Paradoxes abound and come in many shapes and sizes. One of the greatest paradoxes comes from our understanding of light. Physicists have puzzled over the behavior and nature of light for centuries. If studied under one set of circumstances, light reveals itself as a wave of electromagnetic character. If studied under another set of circumstances it portrays itself as a particle: a photon. These two qualities of light are contradictory, yet are the source of life on this rock we call Earth.
Religious texts are notorious for such paradoxes. In one text we find that truth will be hidden from the wise and revealed to babies![3] Perhaps truth is more simple than complex. In some texts we discover that if we want to live, we must die. To be the greatest, we must become the least. To keep anything, we must give it away. To hold on in desperation is to lose what is sacred.

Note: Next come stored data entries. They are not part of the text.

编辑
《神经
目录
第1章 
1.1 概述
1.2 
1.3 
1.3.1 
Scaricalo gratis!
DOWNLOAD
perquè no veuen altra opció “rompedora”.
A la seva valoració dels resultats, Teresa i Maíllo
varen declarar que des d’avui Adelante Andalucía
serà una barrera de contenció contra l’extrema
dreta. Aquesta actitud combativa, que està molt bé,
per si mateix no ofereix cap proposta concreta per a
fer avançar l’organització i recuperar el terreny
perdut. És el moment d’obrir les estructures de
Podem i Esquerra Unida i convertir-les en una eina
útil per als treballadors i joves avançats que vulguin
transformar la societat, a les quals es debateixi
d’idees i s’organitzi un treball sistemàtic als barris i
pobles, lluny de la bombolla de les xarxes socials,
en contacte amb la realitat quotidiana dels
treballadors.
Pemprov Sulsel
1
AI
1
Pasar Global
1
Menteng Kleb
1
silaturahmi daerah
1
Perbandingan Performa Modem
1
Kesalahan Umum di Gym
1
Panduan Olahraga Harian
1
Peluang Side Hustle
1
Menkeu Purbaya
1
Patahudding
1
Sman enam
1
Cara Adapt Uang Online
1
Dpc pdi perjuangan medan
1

G.K. Chesterton raised one such paradox with respect to issues of faith and mysticism: “The whole secret of mysticism is this: that man can understand everything by the help of what he does not understand. The morbid logician seeks to make everything lucid, and succeeds in making everything mysterious. The mystic allows one thing to be mysterious, and everything else becomes lucid.”[4] What do you seek? Comfort? Consolation? Escape from tension? No discontinuities? Understanding the complex? Many wise people have discovered that in order to make sense of our existence we must dive in and swim wholeheartedly in the waters of paradox. If we run from paradoxes we will most certainly end up coming round to meet up with them again and again. (Figure 1)

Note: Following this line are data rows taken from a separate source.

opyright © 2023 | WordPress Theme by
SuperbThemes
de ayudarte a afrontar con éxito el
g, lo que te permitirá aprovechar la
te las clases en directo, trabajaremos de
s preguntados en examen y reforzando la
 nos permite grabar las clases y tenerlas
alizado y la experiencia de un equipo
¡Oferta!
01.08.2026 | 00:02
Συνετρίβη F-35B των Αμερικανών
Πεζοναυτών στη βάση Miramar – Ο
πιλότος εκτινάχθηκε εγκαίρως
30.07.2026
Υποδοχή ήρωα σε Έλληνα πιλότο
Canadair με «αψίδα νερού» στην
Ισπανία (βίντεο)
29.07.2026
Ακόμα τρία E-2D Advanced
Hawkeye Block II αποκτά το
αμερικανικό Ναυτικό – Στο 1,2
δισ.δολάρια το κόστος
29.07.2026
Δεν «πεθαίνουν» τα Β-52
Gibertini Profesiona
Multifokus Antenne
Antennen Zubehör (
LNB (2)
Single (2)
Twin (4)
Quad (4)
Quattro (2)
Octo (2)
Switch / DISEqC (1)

Figure 1. Running To & From Truth
So, whether we are running to or from paradox, we encounter truth eventually. It may, however, make the journey a bit more enjoyable if we choose to embrace paradox with courage and a resolve to understand as much as we can.
– Sam Augsburger
[1] G.K. Chesterton, St. Thomas Aquinas / St. Francis of Assisi (San Francisco: Ignatius Press, 2002), 85.
[2] Douglas R. Hofstadter, Gödel, Escher, Bach: An Eternal Golden Braid (New York: Basic Books, 1979), 26.
[3] Luke 10:21-22.
[4] G.K. Chesterton, Orthodoxy (Colorado Springs: WaterBrook Press, 2001), 32.